Goal of the exercise -> What lines below hold the string "dans"? Copy them all.

Source material ->
=== Begin Enclosure ===

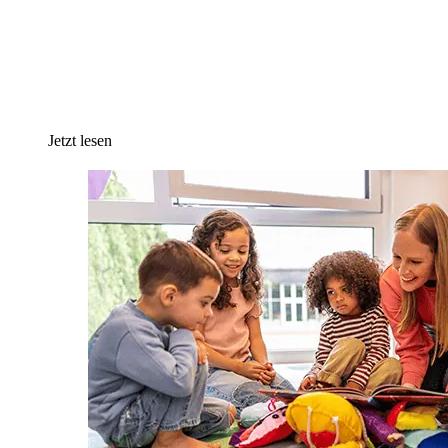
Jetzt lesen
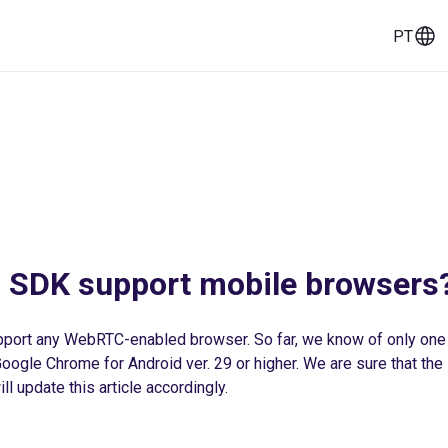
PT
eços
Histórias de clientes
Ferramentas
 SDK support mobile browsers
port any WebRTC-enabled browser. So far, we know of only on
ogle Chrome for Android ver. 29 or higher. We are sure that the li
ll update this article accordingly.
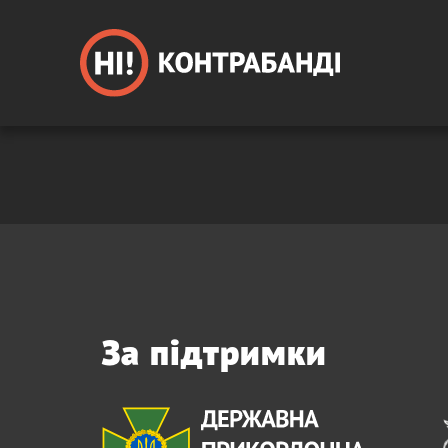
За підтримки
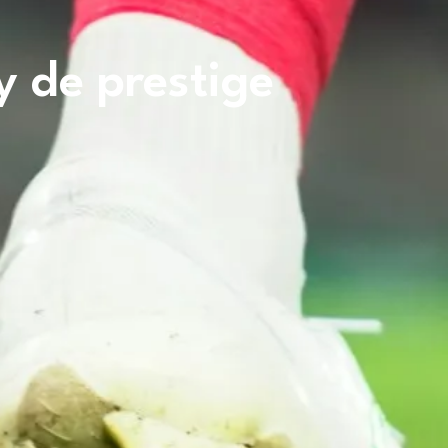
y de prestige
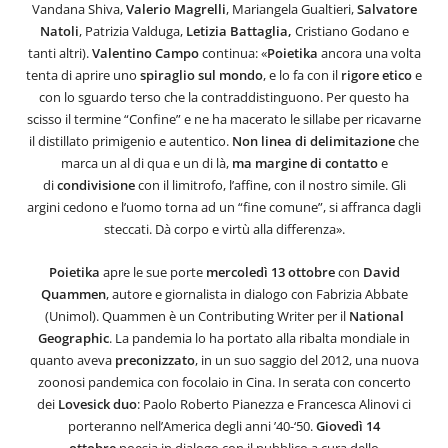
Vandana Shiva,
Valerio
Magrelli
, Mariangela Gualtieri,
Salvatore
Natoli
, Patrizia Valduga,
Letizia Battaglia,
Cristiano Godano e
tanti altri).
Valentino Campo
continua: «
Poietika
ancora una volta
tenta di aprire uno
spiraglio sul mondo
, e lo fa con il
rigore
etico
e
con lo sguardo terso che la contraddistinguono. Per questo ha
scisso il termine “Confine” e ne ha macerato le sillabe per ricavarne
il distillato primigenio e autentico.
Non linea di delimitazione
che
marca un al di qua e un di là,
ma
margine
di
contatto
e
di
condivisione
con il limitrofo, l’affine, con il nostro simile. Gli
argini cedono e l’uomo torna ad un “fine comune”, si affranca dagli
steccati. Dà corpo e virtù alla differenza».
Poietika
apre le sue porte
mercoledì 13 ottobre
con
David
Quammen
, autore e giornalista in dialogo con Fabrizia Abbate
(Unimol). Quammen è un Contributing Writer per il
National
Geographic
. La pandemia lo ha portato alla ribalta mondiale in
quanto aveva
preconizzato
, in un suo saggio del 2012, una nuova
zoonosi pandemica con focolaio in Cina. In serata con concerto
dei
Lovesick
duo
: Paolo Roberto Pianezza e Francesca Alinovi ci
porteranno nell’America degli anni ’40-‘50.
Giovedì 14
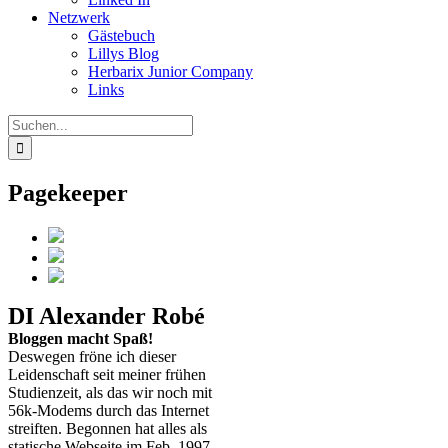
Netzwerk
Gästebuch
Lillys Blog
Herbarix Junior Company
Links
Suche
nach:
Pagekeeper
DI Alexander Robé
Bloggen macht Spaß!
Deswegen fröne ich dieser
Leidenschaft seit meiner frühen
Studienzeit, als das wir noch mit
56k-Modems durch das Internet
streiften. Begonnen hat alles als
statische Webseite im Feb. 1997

=== End Enclosure ===
=== Begin Enclosure ===

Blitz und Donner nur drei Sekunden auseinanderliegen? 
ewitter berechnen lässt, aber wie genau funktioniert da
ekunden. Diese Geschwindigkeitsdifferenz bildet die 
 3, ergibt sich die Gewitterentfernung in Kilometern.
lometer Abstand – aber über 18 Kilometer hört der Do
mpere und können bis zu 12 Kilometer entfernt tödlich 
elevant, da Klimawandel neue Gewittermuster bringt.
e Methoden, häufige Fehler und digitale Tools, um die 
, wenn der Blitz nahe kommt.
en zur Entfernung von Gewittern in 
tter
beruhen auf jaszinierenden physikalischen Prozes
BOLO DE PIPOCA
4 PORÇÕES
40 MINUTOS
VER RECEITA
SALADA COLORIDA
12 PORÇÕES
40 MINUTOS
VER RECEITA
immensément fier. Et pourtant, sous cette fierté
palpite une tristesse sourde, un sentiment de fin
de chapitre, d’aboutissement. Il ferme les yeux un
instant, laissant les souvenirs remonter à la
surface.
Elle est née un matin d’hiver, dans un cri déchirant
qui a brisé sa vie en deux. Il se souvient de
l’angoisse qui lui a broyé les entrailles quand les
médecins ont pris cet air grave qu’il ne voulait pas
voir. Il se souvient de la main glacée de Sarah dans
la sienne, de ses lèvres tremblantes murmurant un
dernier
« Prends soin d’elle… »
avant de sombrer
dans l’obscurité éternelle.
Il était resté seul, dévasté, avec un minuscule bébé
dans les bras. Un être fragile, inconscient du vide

=== End Enclosure ===
=== Begin Enclosure ===

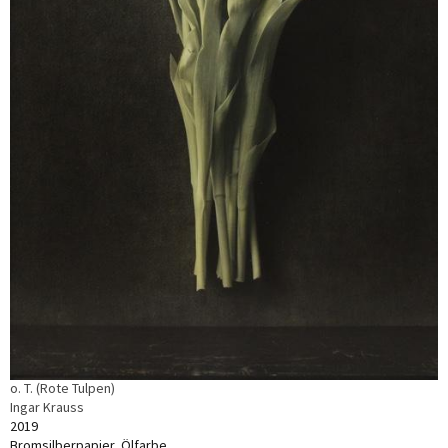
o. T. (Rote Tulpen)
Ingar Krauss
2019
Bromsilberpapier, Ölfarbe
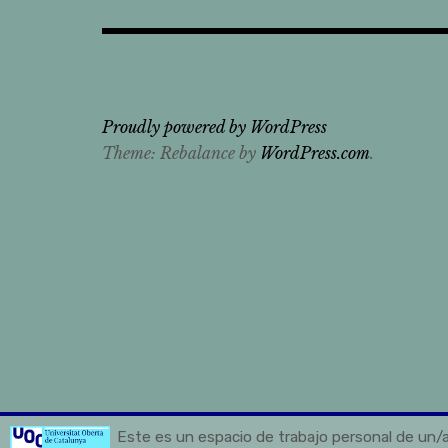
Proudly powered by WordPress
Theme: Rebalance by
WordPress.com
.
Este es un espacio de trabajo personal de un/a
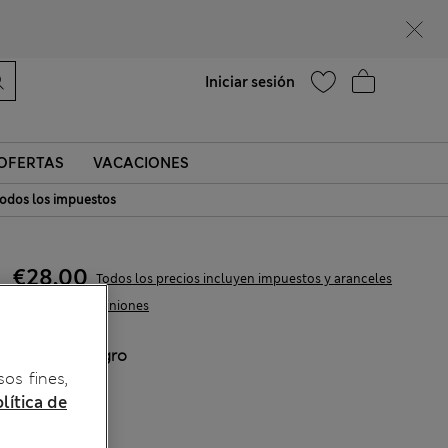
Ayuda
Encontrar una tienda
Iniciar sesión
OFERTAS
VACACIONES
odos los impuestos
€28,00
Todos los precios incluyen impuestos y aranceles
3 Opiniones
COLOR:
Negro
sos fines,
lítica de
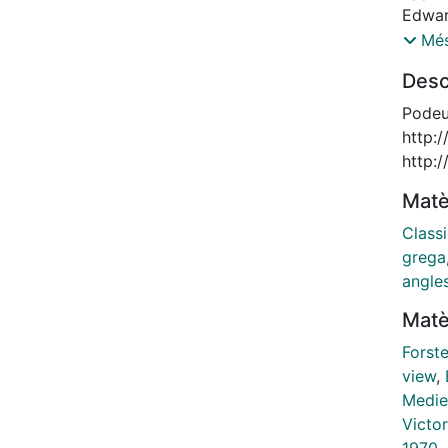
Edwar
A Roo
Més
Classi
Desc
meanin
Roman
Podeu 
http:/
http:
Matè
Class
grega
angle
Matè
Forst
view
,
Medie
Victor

=== End Enclosure ===

Result of this exercise ->
Elle est née un matin d’hiver, dans un cri déchirant
voir. Il se souvient de la main glacée de Sarah dans
dans l’obscurité éternelle.
dans les bras. Un être fragile, inconscient du vide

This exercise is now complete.